Nem vi a semana passar, de tantas coisas que aconteceram em tão pouco tempo. Foi como se repentinamente a vida tivesse ganhado um brilho extra e uma razão especial para eu estar aqui – além de melhorar, claro, mas eu estou sendo um bom menino e estou fazendo tudo direitinho. Quando acordo depois daquela noite perfeita, ainda com Levi abraçado em mim, me dou conta que era o dia de visitas de novo e ambos ficamos estabanados tentando nos ajeitar.

E eu acabo mal o vendo durante o dia. Meus pais me visitam, me trazendo mais roupas, e conversamos bastante sobre diversas coisas – principalmente sobre coisas de casa, como se eles estivessem me atualizando para que eu não me sentisse a par de tudo. Isso me fez sentir bem.

Levi também recebe a visita de sua cunhada novamente. Passa pela minha cabeça ir cumprimentá-la, mas eu logo decido que seria muito apressado. Se ele quiser me apresentar a ela ele irá, um dia.

Só me encontro com Levi de novo no banco perto dos telefones. Vou até ele com um sorriso enorme estampado no rosto.

“Ei.” Eu faço o mesmo que no dia anterior e já chego me sentando perto dele, colocando o braço no encosto do banco atrás dele.
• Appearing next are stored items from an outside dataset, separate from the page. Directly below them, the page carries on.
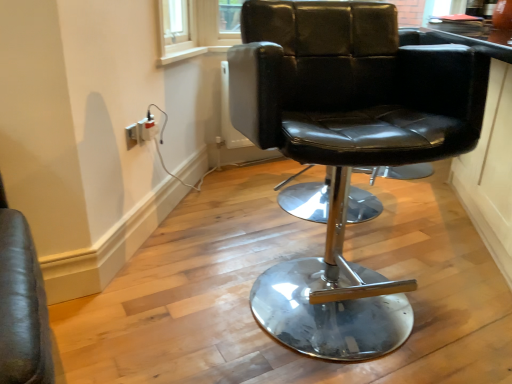 Question: Is white plastic socket at lower left, acting as the 2th electric outlet starting from the front, aimed at white plastic electric outlet at lower left, the 2th electric outlet viewed from the back?

Choices:
 (A) yes
 (B) no

Answer: (B)

Question: Can you confirm if white plastic socket at lower left, acting as the 2th electric outlet starting from the front, is smaller than white plastic electric outlet at lower left, the first electric outlet viewed from the left?

Choices:
 (A) yes
 (B) no

Answer: (B)

Question: Is white plastic socket at lower left, the 1th electric outlet from the back, closer to camera compared to white plastic electric outlet at lower left, the first electric outlet viewed from the left?

Choices:
 (A) no
 (B) yes

Answer: (A)

Question: Is the depth of white plastic socket at lower left, positioned as the second electric outlet in left-to-right order, greater than that of white plastic electric outlet at lower left, the first electric outlet viewed from the left?

Choices:
 (A) yes
 (B) no

Answer: (A)

Question: Are white plastic socket at lower left, positioned as the second electric outlet in left-to-right order, and white plastic electric outlet at lower left, the 2th electric outlet viewed from the back, far apart?

Choices:
 (A) yes
 (B) no

Answer: (B)

Question: From the image's perspective, is white plastic electric outlet at lower left, the first electric outlet viewed from the left, positioned above or below white plastic socket at lower left, acting as the 2th electric outlet starting from the front?

Choices:
 (A) above
 (B) below

Answer: (B)

Question: In the image, is white plastic electric outlet at lower left, the 2th electric outlet viewed from the back, on the left side or the right side of white plastic socket at lower left, acting as the 2th electric outlet starting from the front?

Choices:
 (A) right
 (B) left

Answer: (B)

Question: In terms of size, does white plastic electric outlet at lower left, placed as the 2th electric outlet when sorted from right to left, appear bigger or smaller than white plastic socket at lower left, positioned as the second electric outlet in left-to-right order?

Choices:
 (A) small
 (B) big

Answer: (A)

Question: Is point (131, 127) closer or farther from the camera than point (151, 135)?

Choices:
 (A) closer
 (B) farther

Answer: (A)

Question: Considering the relative positions of black leather chair at center and white plastic electric outlet at lower left, the first electric outlet viewed from the left, in the image provided, is black leather chair at center to the left or to the right of white plastic electric outlet at lower left, the first electric outlet viewed from the left,?

Choices:
 (A) left
 (B) right

Answer: (B)

Question: Does point (374, 349) appear closer or farther from the camera than point (137, 142)?

Choices:
 (A) closer
 (B) farther

Answer: (A)

Question: In the image, is black leather chair at center positioned in front of or behind white plastic electric outlet at lower left, the 2th electric outlet viewed from the back?

Choices:
 (A) front
 (B) behind

Answer: (A)

Question: Is black leather chair at center spatially inside white plastic electric outlet at lower left, placed as the 2th electric outlet when sorted from right to left, or outside of it?

Choices:
 (A) outside
 (B) inside

Answer: (A)

Question: From their relative heights in the image, would you say black leather chair at center is taller or shorter than white plastic socket at lower left, the 1th electric outlet in the right-to-left sequence?

Choices:
 (A) short
 (B) tall

Answer: (B)

Question: Relative to white plastic socket at lower left, positioned as the second electric outlet in left-to-right order, is black leather chair at center in front or behind?

Choices:
 (A) behind
 (B) front

Answer: (B) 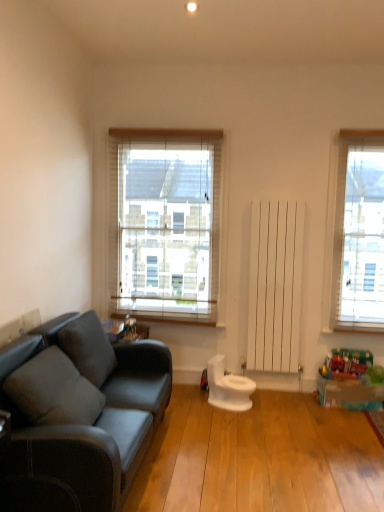 This screenshot has height=512, width=384. I want to click on vacant area that lies to the right of white glossy toilet at center, so click(x=268, y=407). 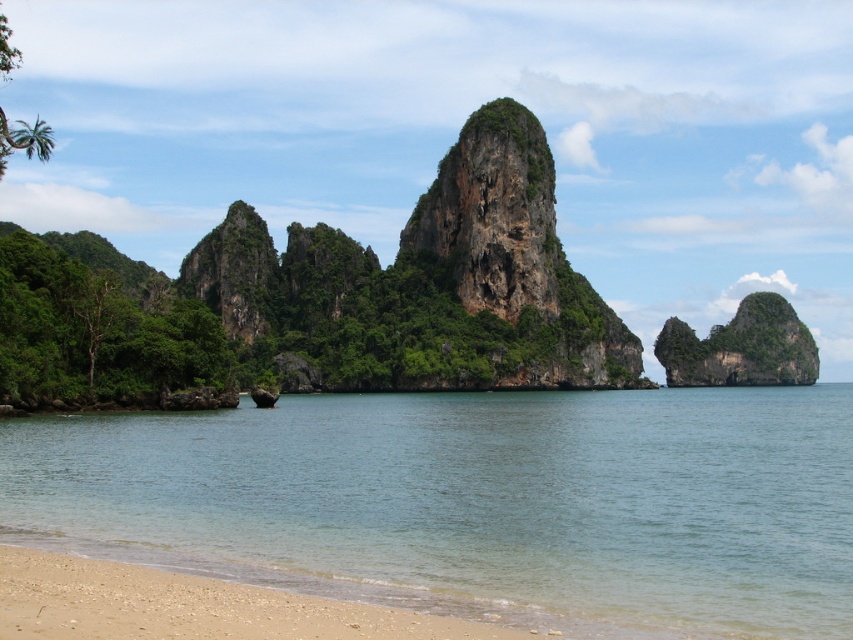 Question: Which object is closer to the camera taking this photo?

Choices:
 (A) light brown gravel at lower left
 (B) clear water at lower left

Answer: (A)

Question: Among these objects, which one is farthest from the camera?

Choices:
 (A) light brown gravel at lower left
 (B) clear water at lower left

Answer: (B)

Question: Among these objects, which one is farthest from the camera?

Choices:
 (A) light brown gravel at lower left
 (B) clear water at lower left

Answer: (B)

Question: Does clear water at lower left appear on the right side of light brown gravel at lower left?

Choices:
 (A) yes
 (B) no

Answer: (A)

Question: Is clear water at lower left thinner than light brown gravel at lower left?

Choices:
 (A) no
 (B) yes

Answer: (A)

Question: Does clear water at lower left have a larger size compared to light brown gravel at lower left?

Choices:
 (A) no
 (B) yes

Answer: (B)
Eu esperava que ele fosse me olhar torto e fazer alguma ironia, mas tudo que ele faz é me dar uma olhada e depois voltar sua visão para encarar um ponto aleatório do chão.

Será que eu fiz algo errado?

Sem jeito, eu tiro o braço e dou um espaço de cinco centímetros entre nossas pernas.
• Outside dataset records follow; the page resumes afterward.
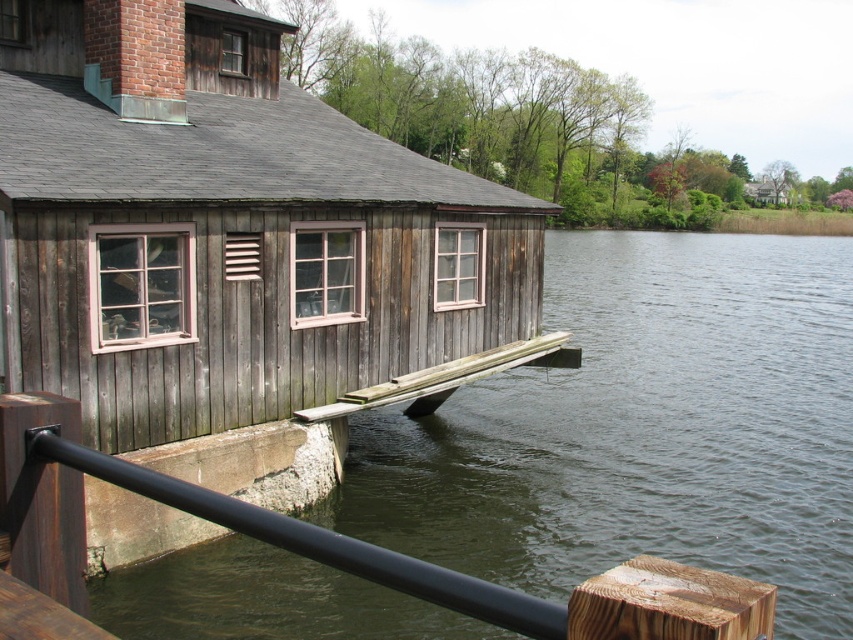 Does weathered wood cabin at center have a greater width compared to weathered wood dock at lower center?

Correct, the width of weathered wood cabin at center exceeds that of weathered wood dock at lower center.

Does point (299, 163) come behind point (376, 406)?

Yes, point (299, 163) is behind point (376, 406).

Does point (138, 337) come behind point (322, 419)?

No, it is not.

This screenshot has width=853, height=640. Identify the location of weathered wood cabin at center. (228, 228).

Is point (390, 321) more distant than point (538, 609)?

That is True.

Who is positioned more to the right, weathered wood cabin at center or black metal/rail at lower left?

Positioned to the right is black metal/rail at lower left.

Does point (144, 17) come farther from viewer compared to point (50, 448)?

That is True.

Find the location of a particular element. This screenshot has width=853, height=640. weathered wood cabin at center is located at coordinates (228, 228).

Does black metal/rail at lower left have a lesser height compared to weathered wood dock at lower center?

Correct, black metal/rail at lower left is not as tall as weathered wood dock at lower center.

Is point (444, 579) closer to camera compared to point (548, 358)?

Yes, it is in front of point (548, 358).

Is point (193, 500) behind point (369, 388)?

That is False.

Locate an element on the screen. black metal/rail at lower left is located at coordinates (x=312, y=540).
“O que foi?” Eu pergunto, nervoso.

“Eu...” Ele começa, sem olhar para mim, com o tom de voz bem baixo e soando levemente inseguro. “Eu acho que fui longe demais ontem.”

“Ontem?”

“É. Te pedindo pra dormir comigo assim... Não sei o que deu em mim.” Ele balança a cabeça e se ajeita, parecendo desconfortável.

“Bom...” Eu fico sem saber o que dizer. “Se serve de consolo, eu dormi muito bem.”

“Eu também.” Ele fala sem hesitar, apesar de que ainda evitando olhar para mim. “Só acho que foi meio rápido. Temos que desacelerar um pouco.”

Pauso por alguns segundos para pensar. Não era como se tivéssemos feito algo muito intimo; eu apenas o fiz companhia durante a noite.

Mas eu não deixo de entender o ponto dele. Se eu já estava achando tudo meio rápido, imagino como deve ser para ele.

“Tudo bem.” Eu digo suavemente, pegando sua mão e a apertando.

Aí sim ele enfim me olha, arqueando uma sobrancelha de leve.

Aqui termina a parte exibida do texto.